═════ EXTRACTED MATERIAL ═════

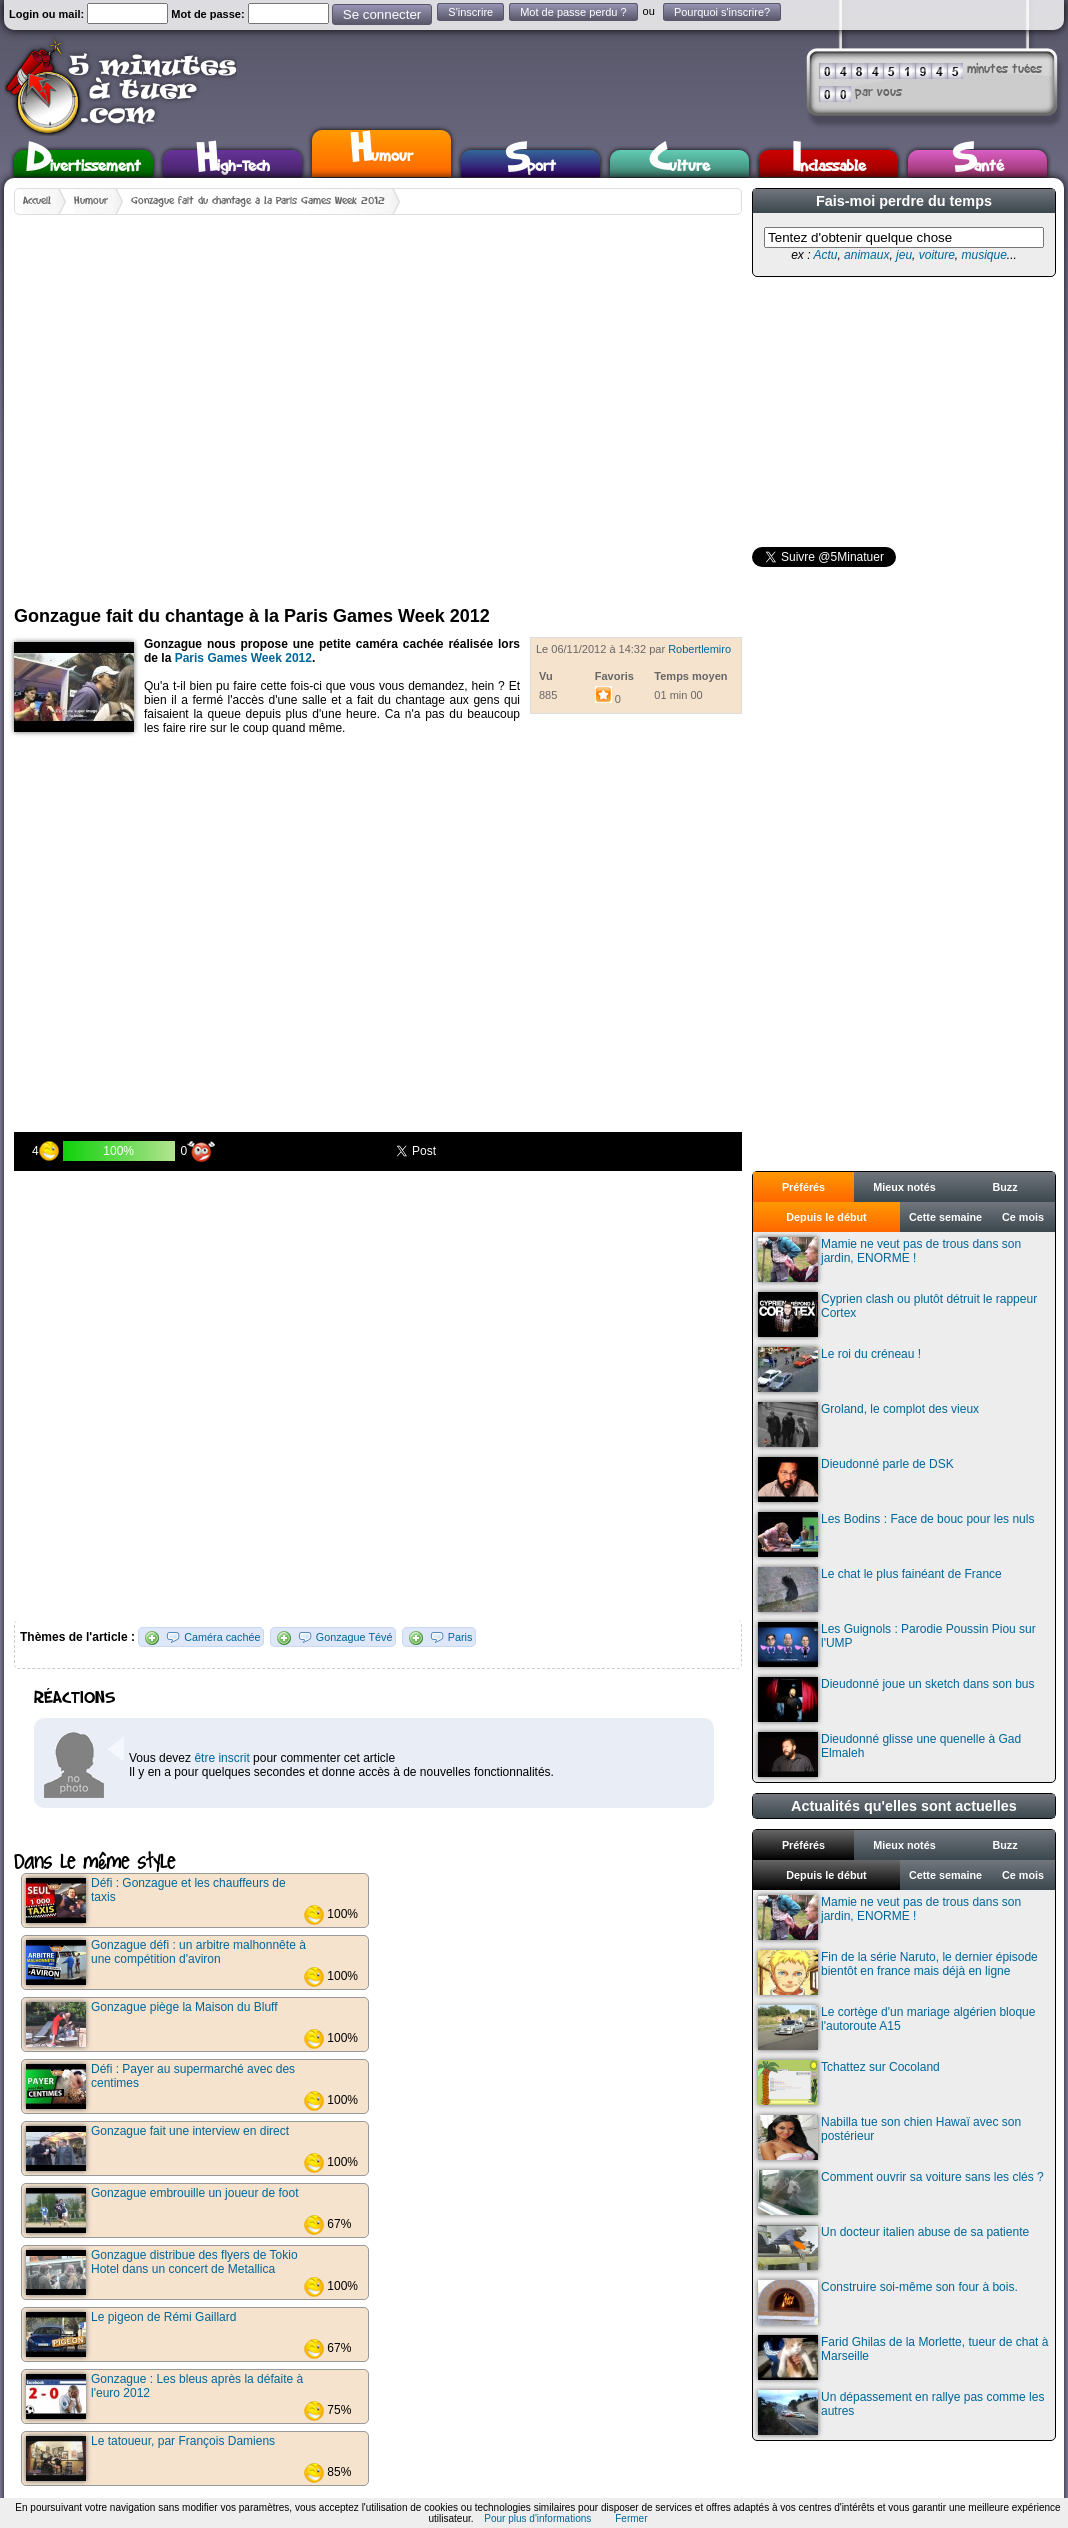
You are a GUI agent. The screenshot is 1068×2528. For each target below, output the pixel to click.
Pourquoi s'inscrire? (722, 12)
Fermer (631, 2518)
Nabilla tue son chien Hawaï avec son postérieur (889, 2137)
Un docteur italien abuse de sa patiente (893, 2247)
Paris (460, 1637)
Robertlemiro (699, 649)
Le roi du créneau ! (839, 1369)
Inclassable (829, 163)
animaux (866, 255)
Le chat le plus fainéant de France (880, 1589)
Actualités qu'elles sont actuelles (904, 1806)
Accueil (37, 201)
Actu (825, 255)
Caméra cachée (222, 1637)
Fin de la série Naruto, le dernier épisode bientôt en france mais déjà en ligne (898, 1972)
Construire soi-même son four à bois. (888, 2302)
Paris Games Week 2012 (243, 658)
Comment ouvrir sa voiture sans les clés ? (901, 2192)
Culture (679, 163)
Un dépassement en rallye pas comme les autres (901, 2412)
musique (983, 255)
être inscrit (221, 1758)
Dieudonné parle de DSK (856, 1479)
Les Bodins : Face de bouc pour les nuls (896, 1534)
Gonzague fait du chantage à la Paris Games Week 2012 (258, 201)
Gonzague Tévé (354, 1637)
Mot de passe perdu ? (573, 12)
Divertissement (83, 163)
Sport (530, 163)
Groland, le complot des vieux (868, 1424)
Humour (381, 151)
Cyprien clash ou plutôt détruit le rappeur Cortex (897, 1314)
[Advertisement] (191, 402)
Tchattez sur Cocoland (849, 2082)
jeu (904, 255)
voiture (937, 255)
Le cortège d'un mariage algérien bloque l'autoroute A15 (896, 2027)
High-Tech (233, 163)
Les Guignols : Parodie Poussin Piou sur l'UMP (897, 1644)
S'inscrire (470, 12)
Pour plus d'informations (537, 2518)
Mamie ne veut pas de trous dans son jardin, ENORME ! (889, 1259)
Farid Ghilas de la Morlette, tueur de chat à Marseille (903, 2357)
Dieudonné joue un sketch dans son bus (896, 1699)
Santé (978, 163)
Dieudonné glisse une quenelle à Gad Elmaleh (889, 1754)
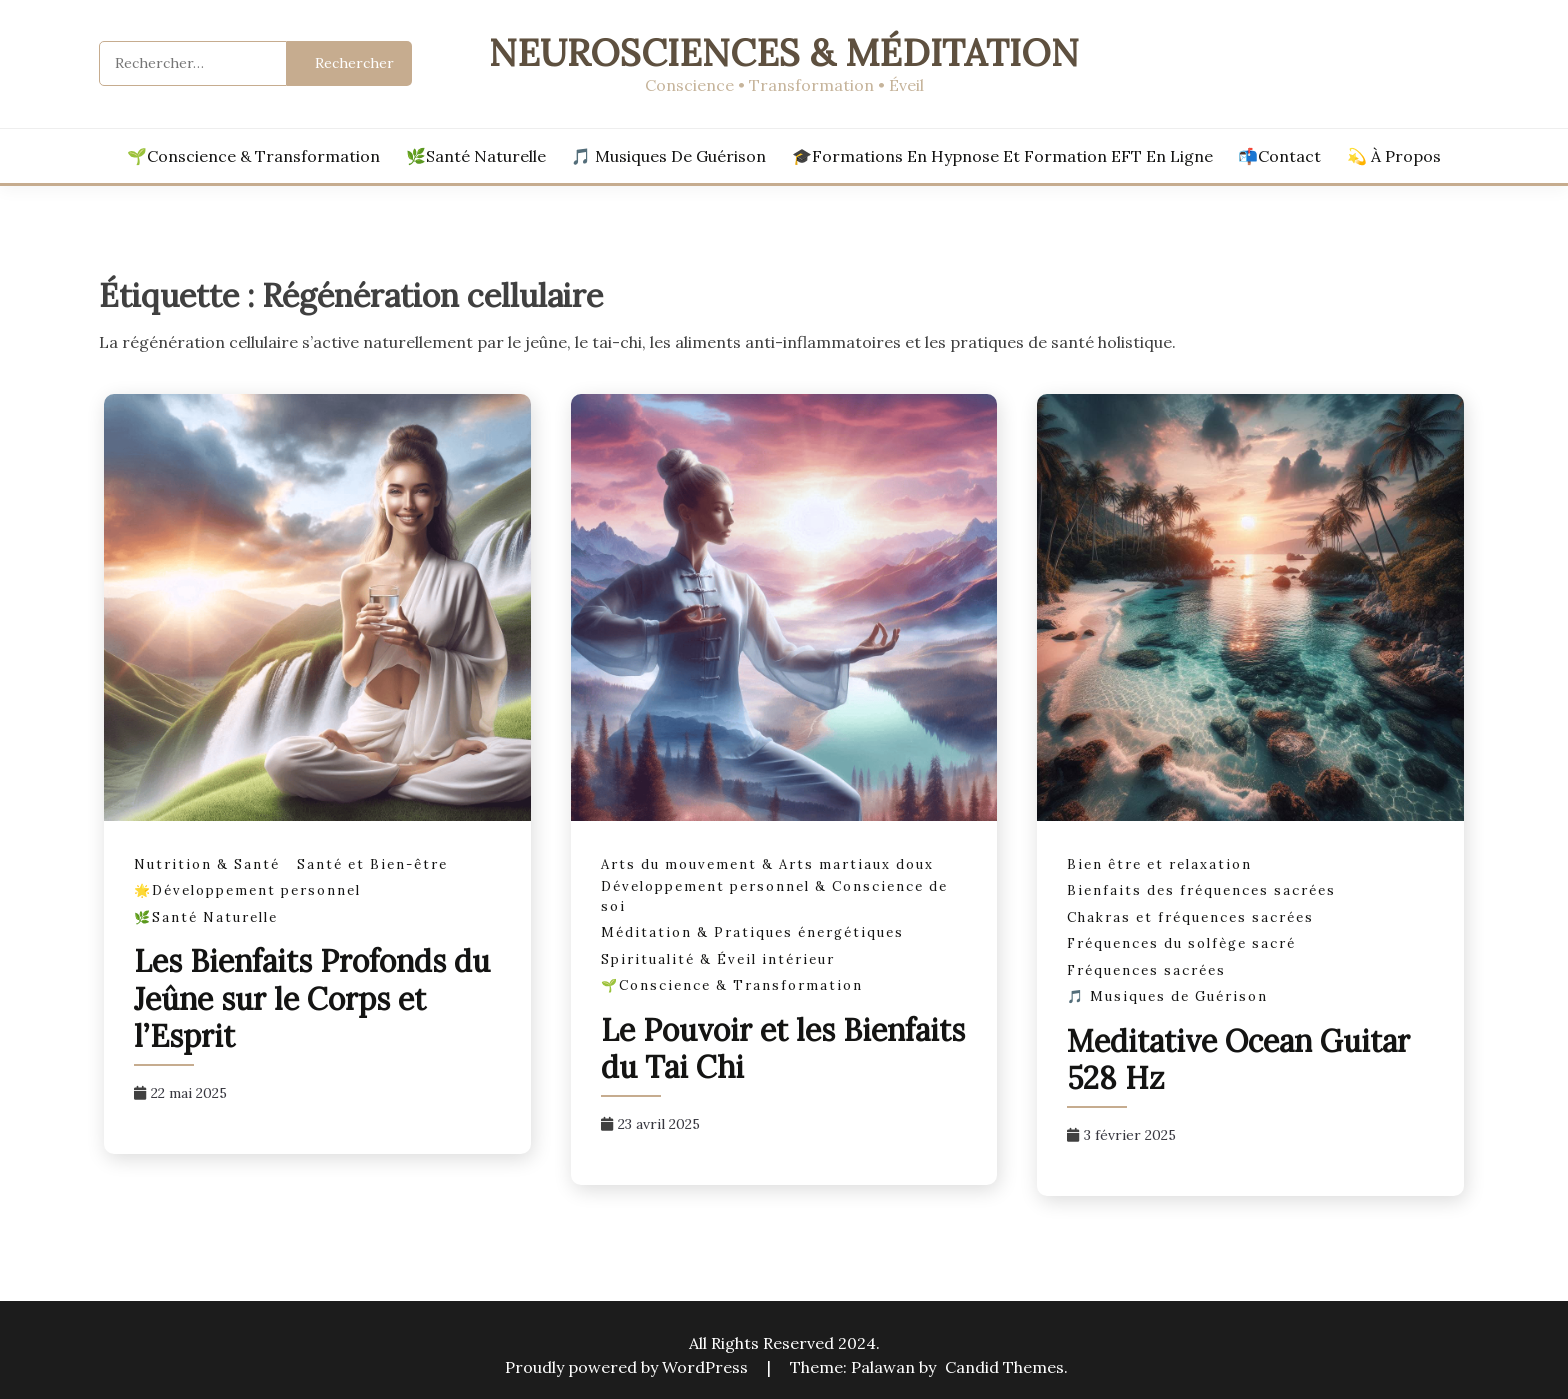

═════

• [WHAT YOU HAVE TO DO]:
Pictures are to be left out; the listing above is otherwise to be copied exactly.

• [REPLY]:
You are a GUI agent. The screenshot is 1068×2528. For each target below, output the pixel to click.
Pourquoi s'inscrire? (722, 12)
Fermer (631, 2518)
Nabilla tue son chien Hawaï avec son postérieur (889, 2137)
Un docteur italien abuse de sa patiente (893, 2247)
Paris (460, 1637)
Robertlemiro (699, 649)
Le roi du créneau ! (839, 1369)
Inclassable (829, 163)
animaux (866, 255)
Le chat le plus fainéant de France (880, 1589)
Actualités qu'elles sont actuelles (904, 1806)
Accueil (37, 201)
Actu (825, 255)
Caméra cachée (222, 1637)
Fin de la série Naruto, le dernier épisode bientôt en france mais déjà en ligne (898, 1972)
Construire soi-même son four à bois. (888, 2302)
Paris Games Week 2012 (243, 658)
Comment ouvrir sa voiture sans les clés ? (901, 2192)
Culture (679, 163)
Un dépassement en rallye pas comme les autres (901, 2412)
musique (983, 255)
être inscrit (221, 1758)
Dieudonné parle de DSK (856, 1479)
Les Bodins : Face de bouc pour les nuls (896, 1534)
Gonzague fait du chantage à la Paris Games Week 2012 (258, 201)
Gonzague Tévé (354, 1637)
Mot de passe perdu ? (573, 12)
Divertissement (83, 163)
Sport (530, 163)
Groland, le complot des vieux (868, 1424)
Humour (381, 151)
Cyprien clash ou plutôt détruit le rappeur Cortex (897, 1314)
[Advertisement] (191, 402)
Tchattez sur Cocoland (849, 2082)
jeu (904, 255)
voiture (937, 255)
Le cortège d'un mariage algérien bloque l'autoroute A15 (896, 2027)
High-Tech (233, 163)
Les Guignols : Parodie Poussin Piou sur l'UMP (897, 1644)
S'inscrire (470, 12)
Pour plus d'informations (537, 2518)
Mamie ne veut pas de trous dans son jardin, ENORME ! (889, 1259)
Farid Ghilas de la Morlette, tueur de chat à Marseille (903, 2357)
Dieudonné joue un sketch dans son bus (896, 1699)
Santé (978, 163)
Dieudonné glisse une quenelle à Gad Elmaleh (889, 1754)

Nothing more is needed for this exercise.